• **PROBLEM TO WORK ON**: Check every line of the data for the string "group" and copy the ones that have it.

Document layout analysis data:
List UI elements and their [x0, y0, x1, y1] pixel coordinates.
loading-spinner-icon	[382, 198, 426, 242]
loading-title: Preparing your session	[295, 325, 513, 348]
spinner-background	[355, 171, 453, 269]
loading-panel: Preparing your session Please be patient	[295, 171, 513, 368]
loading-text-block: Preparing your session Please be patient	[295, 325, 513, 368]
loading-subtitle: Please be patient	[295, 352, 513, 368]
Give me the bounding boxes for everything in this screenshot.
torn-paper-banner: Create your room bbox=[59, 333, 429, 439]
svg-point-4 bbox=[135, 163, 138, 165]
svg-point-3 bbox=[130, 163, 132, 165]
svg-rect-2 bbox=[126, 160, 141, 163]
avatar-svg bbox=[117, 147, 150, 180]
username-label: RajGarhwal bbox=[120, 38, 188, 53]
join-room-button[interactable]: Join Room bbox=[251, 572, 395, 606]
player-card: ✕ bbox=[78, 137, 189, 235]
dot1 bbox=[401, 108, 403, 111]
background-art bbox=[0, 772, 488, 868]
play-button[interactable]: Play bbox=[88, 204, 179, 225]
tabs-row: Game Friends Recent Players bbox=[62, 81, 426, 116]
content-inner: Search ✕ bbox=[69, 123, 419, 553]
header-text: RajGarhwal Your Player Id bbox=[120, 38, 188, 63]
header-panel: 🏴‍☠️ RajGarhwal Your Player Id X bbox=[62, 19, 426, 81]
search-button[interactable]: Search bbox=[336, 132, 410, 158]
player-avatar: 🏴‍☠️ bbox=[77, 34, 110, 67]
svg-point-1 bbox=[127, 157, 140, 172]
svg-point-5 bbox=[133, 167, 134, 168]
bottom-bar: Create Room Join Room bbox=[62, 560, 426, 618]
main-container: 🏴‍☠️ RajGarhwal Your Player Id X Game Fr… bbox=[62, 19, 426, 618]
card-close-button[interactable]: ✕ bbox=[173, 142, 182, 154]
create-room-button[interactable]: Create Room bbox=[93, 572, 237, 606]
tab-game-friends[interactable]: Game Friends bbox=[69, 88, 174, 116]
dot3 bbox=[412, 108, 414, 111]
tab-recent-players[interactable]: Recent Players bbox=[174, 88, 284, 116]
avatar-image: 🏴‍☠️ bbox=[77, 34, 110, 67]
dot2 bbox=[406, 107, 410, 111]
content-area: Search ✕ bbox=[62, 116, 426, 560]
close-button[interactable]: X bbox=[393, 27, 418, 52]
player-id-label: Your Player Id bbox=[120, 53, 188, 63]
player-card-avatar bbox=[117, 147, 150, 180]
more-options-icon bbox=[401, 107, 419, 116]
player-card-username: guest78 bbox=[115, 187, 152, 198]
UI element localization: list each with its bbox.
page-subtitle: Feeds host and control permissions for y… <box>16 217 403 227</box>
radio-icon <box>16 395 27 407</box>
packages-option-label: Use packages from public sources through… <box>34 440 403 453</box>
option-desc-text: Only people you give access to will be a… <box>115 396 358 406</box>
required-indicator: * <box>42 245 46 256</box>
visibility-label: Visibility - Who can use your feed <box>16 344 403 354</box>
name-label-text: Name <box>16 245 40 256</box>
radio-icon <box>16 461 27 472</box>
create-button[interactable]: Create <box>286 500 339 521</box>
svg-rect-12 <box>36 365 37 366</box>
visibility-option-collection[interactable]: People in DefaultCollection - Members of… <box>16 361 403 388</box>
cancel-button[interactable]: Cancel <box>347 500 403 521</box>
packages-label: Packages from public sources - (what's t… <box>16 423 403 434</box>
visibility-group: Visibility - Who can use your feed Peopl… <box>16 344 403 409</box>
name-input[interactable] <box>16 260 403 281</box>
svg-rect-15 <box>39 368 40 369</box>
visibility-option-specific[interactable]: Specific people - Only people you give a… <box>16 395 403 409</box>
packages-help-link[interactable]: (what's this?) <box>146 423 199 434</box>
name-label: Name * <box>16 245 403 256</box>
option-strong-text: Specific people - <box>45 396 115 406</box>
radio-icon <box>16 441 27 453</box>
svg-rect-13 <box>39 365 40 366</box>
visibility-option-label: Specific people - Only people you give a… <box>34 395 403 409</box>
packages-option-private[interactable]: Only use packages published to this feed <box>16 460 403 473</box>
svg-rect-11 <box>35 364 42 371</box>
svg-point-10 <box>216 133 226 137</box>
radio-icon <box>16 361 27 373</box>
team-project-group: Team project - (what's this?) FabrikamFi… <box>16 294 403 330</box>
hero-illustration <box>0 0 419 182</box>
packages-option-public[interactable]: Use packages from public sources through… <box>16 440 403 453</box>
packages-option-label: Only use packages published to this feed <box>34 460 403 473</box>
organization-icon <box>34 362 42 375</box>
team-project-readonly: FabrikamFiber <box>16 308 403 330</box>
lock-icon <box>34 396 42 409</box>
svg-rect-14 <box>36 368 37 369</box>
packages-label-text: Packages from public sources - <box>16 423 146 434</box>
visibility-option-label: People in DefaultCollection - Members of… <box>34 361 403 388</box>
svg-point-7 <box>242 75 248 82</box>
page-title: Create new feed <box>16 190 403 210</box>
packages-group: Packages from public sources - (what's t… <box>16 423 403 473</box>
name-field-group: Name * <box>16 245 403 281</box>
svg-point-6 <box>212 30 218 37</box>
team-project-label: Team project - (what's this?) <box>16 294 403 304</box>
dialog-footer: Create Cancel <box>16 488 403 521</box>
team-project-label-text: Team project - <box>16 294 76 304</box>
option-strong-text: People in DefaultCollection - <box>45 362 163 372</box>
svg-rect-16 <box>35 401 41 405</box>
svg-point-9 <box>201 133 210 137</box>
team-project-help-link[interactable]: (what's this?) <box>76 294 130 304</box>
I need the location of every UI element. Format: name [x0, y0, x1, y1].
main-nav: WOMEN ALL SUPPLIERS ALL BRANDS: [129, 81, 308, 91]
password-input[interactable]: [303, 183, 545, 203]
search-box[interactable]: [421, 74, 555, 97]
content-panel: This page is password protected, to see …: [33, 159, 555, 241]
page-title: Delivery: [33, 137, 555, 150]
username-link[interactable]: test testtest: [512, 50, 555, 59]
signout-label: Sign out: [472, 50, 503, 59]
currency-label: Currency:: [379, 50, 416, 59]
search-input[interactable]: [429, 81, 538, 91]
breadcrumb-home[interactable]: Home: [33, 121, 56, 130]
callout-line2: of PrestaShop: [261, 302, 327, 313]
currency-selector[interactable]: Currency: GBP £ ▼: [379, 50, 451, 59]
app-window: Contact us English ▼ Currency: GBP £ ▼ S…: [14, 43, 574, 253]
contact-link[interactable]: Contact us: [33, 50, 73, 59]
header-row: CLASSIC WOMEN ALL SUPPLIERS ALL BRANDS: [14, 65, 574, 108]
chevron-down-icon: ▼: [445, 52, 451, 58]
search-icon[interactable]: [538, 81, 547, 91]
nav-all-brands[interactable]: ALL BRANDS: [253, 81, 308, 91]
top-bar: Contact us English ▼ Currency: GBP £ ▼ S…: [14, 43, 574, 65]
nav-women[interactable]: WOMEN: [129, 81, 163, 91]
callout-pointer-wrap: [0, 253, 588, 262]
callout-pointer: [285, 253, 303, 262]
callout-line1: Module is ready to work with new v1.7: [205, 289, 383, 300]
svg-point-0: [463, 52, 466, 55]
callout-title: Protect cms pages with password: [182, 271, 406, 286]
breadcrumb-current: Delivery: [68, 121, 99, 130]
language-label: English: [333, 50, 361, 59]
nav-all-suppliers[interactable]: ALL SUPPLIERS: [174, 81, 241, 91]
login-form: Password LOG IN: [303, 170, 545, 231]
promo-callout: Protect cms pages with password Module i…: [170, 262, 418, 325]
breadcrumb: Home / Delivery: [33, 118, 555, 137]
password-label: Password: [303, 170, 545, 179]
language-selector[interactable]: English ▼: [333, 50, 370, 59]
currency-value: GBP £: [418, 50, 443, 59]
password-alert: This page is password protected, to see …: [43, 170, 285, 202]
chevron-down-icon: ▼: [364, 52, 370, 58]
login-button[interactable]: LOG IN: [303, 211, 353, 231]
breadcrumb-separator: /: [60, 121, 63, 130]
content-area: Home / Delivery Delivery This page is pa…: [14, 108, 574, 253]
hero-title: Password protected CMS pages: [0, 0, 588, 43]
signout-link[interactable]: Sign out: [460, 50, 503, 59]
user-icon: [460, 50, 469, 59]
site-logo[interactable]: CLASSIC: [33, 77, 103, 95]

• **ANSWER TO THIS EXERCISE**:
visibility-group: Visibility - Who can use your feed Peopl… <box>16 344 403 409</box>
team-project-group: Team project - (what's this?) FabrikamFi… <box>16 294 403 330</box>
packages-group: Packages from public sources - (what's t… <box>16 423 403 473</box>
name-field-group: Name * <box>16 245 403 281</box>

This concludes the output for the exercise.